A 'new phenomenon' known as thermal expansion caused World Trade Centre 7 to collapse September 11, 2001. This is the conclusion of a report released by an investigative team headed by Dr Sivaraj Shyam Sunder, director of Buildings and Fire Research Laboratory at the Nationals Institute of Standards and Technology in Gaithersburg, Maryland.
This was the first known instance of fire causing the total collapse of a tall building, the report said.
'Heating of floor beams and girders caused a critical support column to fail, initiating a fire-induced progressive collapse that brought the building down.'
Dr Sunder says his team has set to rest many conspiracy theories about the fall of the building. After six year of investigation and spending millions of dollars, the report also suggested ways to prevent future tragedies, many of which are already part of building codes in many countries.

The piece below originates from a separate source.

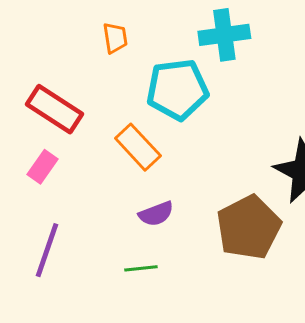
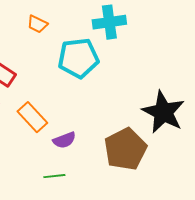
orange trapezoid: (115, 38) -> (37, 24), turned 125
orange rectangle: (138, 147) -> (32, 117), moved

The team had completed the investigation on the collapse of the WTC Tower-1 (North Tower) and WTC Tower 2 (South Tower) two years ago. What remained was the 47 story WTC 7, which was not hit by a plane. It collapsed seven hours after the north and south towers collapsed.
The team found that a failure to fireproof the building was the main cause for the fall of the north and south towers. For WTC-7, the investigators found the new phenomenon.
'We conducted the study without bias, without interference from anyone. We have only one single-minded goal in this effort,' Dr Sunder told a press conference dismissing theories that the tower was brought down by a controlled explosion using explosives.
He said they also looked into this aspect, but found no evidence for that.
Debris falling from the North and South towers caused the fire in WTC-7, about 400 feet away. The fire on six lower floors was very intense as the water supply for the sprinkler system had been cut off. After the water main to the tower was cut off, the building's sprinkler system was unable to function, Dr Sunder said.
This allowed fires across 10 floors to burn uncontrolled for nearly seven hours. Due to the lack of water supply, an 'extraordinary event' occurred, and steel expanding due to heat from the flames caused columns to separate from structural concrete. Column 79 was the first to fail, which brought about a quick succession of failures in adjoining columns.
'If water had been available, it is likely that sprinklers would have operated and the building may still be here today,' he said.
While fireproofing may have prevented the tower from falling, in this case, the heat from the fire caused girders in the steel floor of 7 World Trade Center to expand. It had a chain effect. The WTC-7 housed the offices of the CIA, FBI, the Secret Service and the New York mayor's emergency operations centre. No one died there.
Many people theorized that the tower was destroyed using a controlled demolition. The video of the fall of the tower too created much suspicion.
"But these conspiracy theories have no validity," Michael Newman, an NIST spokesperson, told rediff.com.
"If there was a blast before the fall of the tower, there would have been materials strewn far and wide. Nobody heard any big sound of a major explosion too," he said.
There were also doubts whether the diesel fuel tanks for the emergency 'bunker' caused the explosion. 'It did not collapse from explosives or fuel oil fires," Dr Sunder said.
Conspiracy theorists have pointed to the fact that the building fell straight down, instead of tumbling, as proof that explosives were used to topple it. The WTC 7 became the first skyscraper in modern times to collapse primarily as a result of a fire.
More doubts were raised because the remains of the tower were removed quickly. The 50-member investigation team set an elaborate computer model of the tower and tested possibilities to figure out what caused the collapse, Dr Sunder said.
The team found that the diesel fuel-fed fire would not have burned hot enough or long enough to have played a major role in weakening the structure. The fire was mainly due to the office paper and furnishings.
A girder on the 13th floor got disconnected from a critical column and several floors gave way, which was not seen from outside. From the outside the collapse may have looked like a sudden implosion, Dr Sunder said. 'The physics is consistent, it is sound, it has been analyzed,' he said.
Investigators also considered the possibility of the use of explosives, Dr Sunder said. If there was an explosion, the sound of it could have been ten times louder than what was actually heard.
He said that interviews with eyewitnesses and a review of video taken that day provided no evidence of a sound that loud just before the collapse. But Sunder said the team did not make a computer model to evaluate whether a thermite-fuelled fire might have brought down the tower -- which critics claim is a crucial flaw.